I am now 35 weeks preggers and for the last eight months I have point-blank refused to look like some boring-ass granified mom-to-be, devoted to the cult of pastel and floral. That is not to say that I am some guru of style – I have my own style and I like it. I have simply refused to give up my ‘look’ for the sake of a big belly and some water retention. Luckily, there are many modern designers and retailers that offer trendy maternity wear. And I am happy for the trendies but what about the alternative mom-to-be? My ‘style’ is part of my identity and is an outward expression of my personality and the way I feel. It’s important to me. Not everyone gets this and not every pregnant woman is preoccupied with finding funky-punky tops to fit a bulging belly or with ensuring that month-eight swollen feet will accomodate 20-up Docs. But I care.
In month one, I shed a tear as I kissed my corsets, platform heels and skanky skirts goodbye. Luckily, I have not put on too much preggy weight and much of my clothing managed to accommodate my changing body for a long while. I have not been at all keen to spend my cash on maternity wear that would only be worn for a couple of months and then chucked out, so for ages I stubbornly avoided buying anything.
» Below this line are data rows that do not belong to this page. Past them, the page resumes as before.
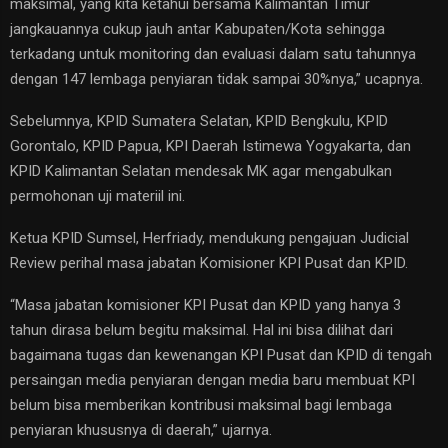
maksimal, yang kita ketahui bersama Kalimantan Timur
jangkauannya cukup jauh antar Kabupaten/Kota sehingga
terkadang untuk monitoring dan evaluasi dalam satu tahunnya
dengan 147 lembaga penyiaran tidak sampai 30%nya,” ucapnya.
Sebelumnya, KPID Sumatera Selatan, KPID Bengkulu, KPID
Gorontalo, KPID Papua, KPI Daerah Istimewa Yogyakarta, dan
KPID Kalimantan Selatan mendesak MK agar mengabulkan
permohonan uji materiil ini.
Ketua KPID Sumsel, Herfriady, mendukung pengajuan Judicial
Review perihal masa jabatan Komisioner KPI Pusat dan KPID.
“Masa jabatan komisioner KPI Pusat dan KPID yang hanya 3
tahun dirasa belum begitu maksimal. Hal ini bisa dilihat dari
bagaimana tugas dan kewenangan KPI Pusat dan KPID di tengah
persaingan media penyiaran dengan media baru membuat KPI
belum bisa memberikan kontribusi maksimal bagi lembaga
penyiaran khususnya di daerah,” ujarnya.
But times did get desperate: when my trousers started pinching a little I just wore them with the buttons undone but one by one they seemed to drop of the radar until I was left with only one pair that I could contort myself into. So I went off to Primark and supported child labour by purchasing a bunch of cheap, plus-size tights and one plus-size pair of trousers. When my belly outgrew my stretch-tops and band tees, I simply acquired some plus-size items that I like enough to wear after my baby is born. I guess that it’s all about mixing and matching. My staple for the last month or so has been tights, my twenty-ups, ass-covering and figure-hugging tops and my hubby’s jerseys if it’s cold, rounded off with my usual eighties-inspired eye-shadow lineated with my never-go-anywhere-without black eye-liner. And I feel as me as I ever have. No waste no fuss and style uncompromised.
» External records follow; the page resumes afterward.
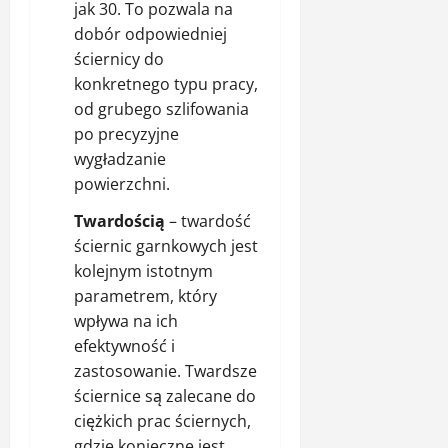
jak 30. To pozwala na
dobór odpowiedniej
ściernicy do
konkretnego typu pracy,
od grubego szlifowania
po precyzyjne
wygładzanie
powierzchni.
Twardością
– twardość
ściernic garnkowych jest
kolejnym istotnym
parametrem, który
wpływa na ich
efektywność i
zastosowanie. Twardsze
ściernice są zalecane do
ciężkich prac ściernych,
gdzie konieczne jest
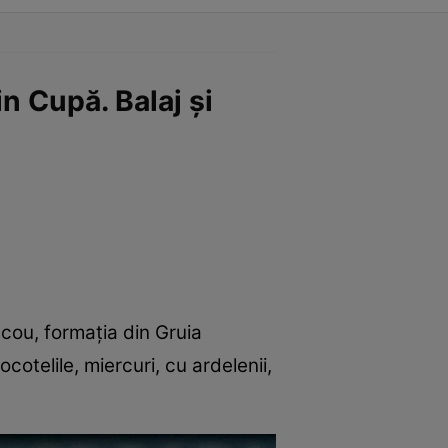
n Cupă. Balaj și
ecou, formația din Gruia
otelile, miercuri, cu ardelenii,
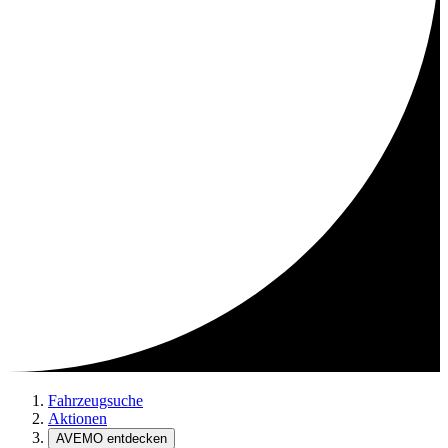
Fahrzeugsuche
Aktionen
AVEMO entdecken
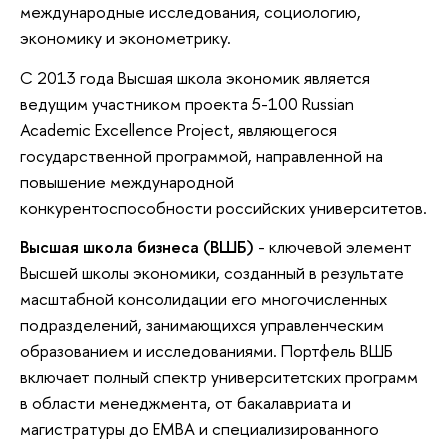
международные исследования, социологию,
экономику и эконометрику.
С 2013 года Высшая школа экономик является
ведущим участником проекта 5-100 Russian
Academic Excellence Project, являющегося
государственной программой, направленной на
повышение международной
конкурентоспособности российских университетов.
Высшая школа бизнеса (ВШБ)
- ключевой элемент
Высшей школы экономики, созданный в результате
масштабной консолидации его многочисленных
подразделений, занимающихся управленческим
образованием и исследованиями. Портфель ВШБ
включает полный спектр университетских программ
в области менеджмента, от бакалавриата и
магистратуры до EMBA и специализированного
Throughout my pregnancy, I have kept my eye out for some funky-punky mum maternity fashion and have seen very little alternative-wear that is actually designed for pregnant ladies. Whatever the amount you spend on maternity wear, I think that it is important to feel good as well as comfortable, especially when self-esteem and body-image are likely to be dented as you come to terms with your changing preggy body. So my advice for the alternative mom is: when shopping for your babybump, avoid maternity sections – just look around for items that you like and purchase bigger sizes – especially when it comes to tops. Loose tops can be funked up with belts and layers after you lose your baby weight, so no money wasted there. Trousers will probably be packed away until your next baby or recycled on Ebay or with Oxfam, so if you aren’t keen to fork out the cash, just buy some cheap stuff that you like. Naturally, your pregnant body will not always accommodate the plus-size version of all clothing items. A plus-size corset on a bulging belly may look a tad … um terrible, and you may then be forced to spend your pregnancy hanging out in Camden to avoid the trauma of stares and jibes (postscript: I love Camden). I did, however, manage to find a couple of sites that host some funky-punky mum maternity wear:
Gothic Maternity Shirts cost around £21 ($35). The shirts are long: ass-covering and bump-accomodating and feature some cool graphics that won’t stretch or distort when they cover your babybump. They come in white or black and most importantly, are also cool enough to wear post-pregnancy.
My Baby Rocks includes a maternity line featuring tees and tank tops primarily. The graphics are fun and the colours revolve around a pink, white and black theme. Prices range from between £10 ($15) and £20 ($30).